Forskolin is often used to activate adenylate cyclase in studies relating adenosine 3',5'-cyclic monophosphate (cAMP) to the modulation of membrane current. There is growing concern, however, that some actions of forskolin are independent of cAMP. With the use of two-electrode voltage-clamp techniques, we compared the effects of analogues of cAMP to the effects of forskolin on K+ currents in somata of sensory neurons that were isolated from pleural ganglia of Aplysia californica. Analogues of cAMP did not reduce the peak amplitude of either the transient K+ current (I(A)) or the voltage-dependent K+ current (I(K,V)). Analogues of cAMP did reduce the previously described cAMP-sensitive S K+ current (I(K,S)).
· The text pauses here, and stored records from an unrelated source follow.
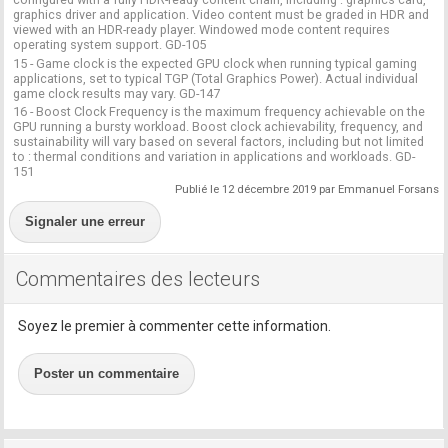
graphics driver and application. Video content must be graded in HDR and
viewed with an HDR-ready player. Windowed mode content requires
operating system support. GD-105
15 - Game clock is the expected GPU clock when running typical gaming
applications, set to typical TGP (Total Graphics Power). Actual individual
game clock results may vary. GD-147
16 - Boost Clock Frequency is the maximum frequency achievable on the
GPU running a bursty workload. Boost clock achievability, frequency, and
sustainability will vary based on several factors, including but not limited
to : thermal conditions and variation in applications and workloads. GD-
151
Publié le 12 décembre 2019 par Emmanuel Forsans
Signaler une erreur
Commentaires des lecteurs
Soyez le premier à commenter cette information.
Poster un commentaire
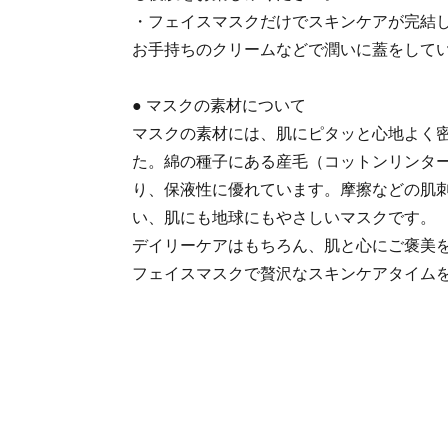
・フェイスマスクだけでスキンケアが完結
お手持ちのクリームなどで潤いに蓋をして
● マスクの素材について
マスクの素材には、肌にピタッと心地よく
た。綿の種子にある産毛（コットンリンタ
り、保液性に優れています。摩擦などの肌
い、肌にも地球にもやさしいマスクです。
デイリーケアはもちろん、肌と心にご褒美を
フェイスマスクで贅沢なスキンケアタイム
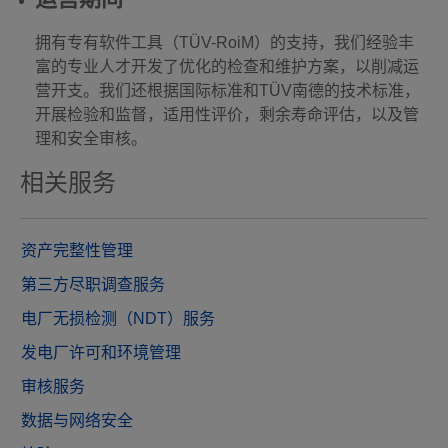
拥有专有软件工具（TÜV-RoiM）的支持，我们经验丰
富的专业人才开发了优化的检查和维护方案，以削减运
营开支。我们还根据国际标准和TÜV南德的技术标准，
开展检验和监督，适用性评价，剩余寿命评估，以及管
理和安全审核。
相关服务
资产完整性管理
第三方尽职调查服务
电厂无损检测（NDT）服务
发电厂许可和环境管理
审核服务
数据与网络安全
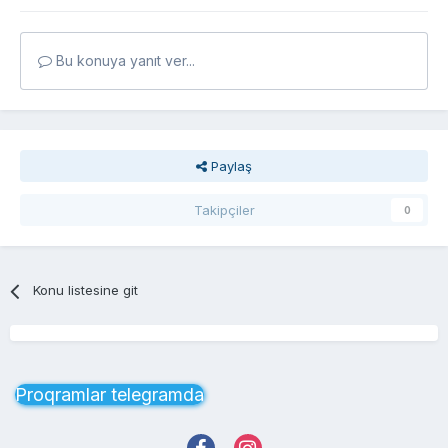
Bu konuya yanıt ver...
Paylaş
Takipçiler
0
Konu listesine git
Proqramlar telegramda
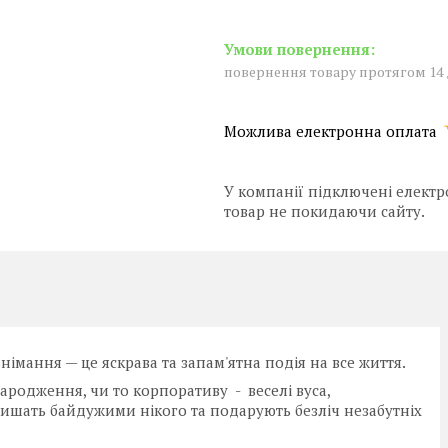
повернення товару протягом 14
У компанії підключені електр
товар не покидаючи сайту.
німання — це яскрава та запам'ятна подія на все життя.
народження, чи то корпоративу - веселі вуса,
лишать байдужими нікого та подарують безліч незабутніх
In contrast, forskolin reduced the peak amplitude of both I(A) and I(K,V). Furthermore, both I(A) and I(K,V) were reduced by 1,9-dideoxy-forskolin, a derivative of forskolin that does not activate adenylate cyclase. These results indicate that the effects of forskolin and 1,9-dideoxy-forskolin on I(A) and I(K,V) were not mediated via cAMP. Bath application of a modified form of forskolin (7-deacetyl-6-[N-acetylglycyl]-forskolin), which has enhanced water solubility and activates adenylate cyclase, reduced I(K,S), but did not alter either I(A) or I(K,V). Thus it appears that certain derivatives of forskolin can be used to activate adenylate cyclase and avoid some of the nonspecific actions on membrane current that are associated with forskolin.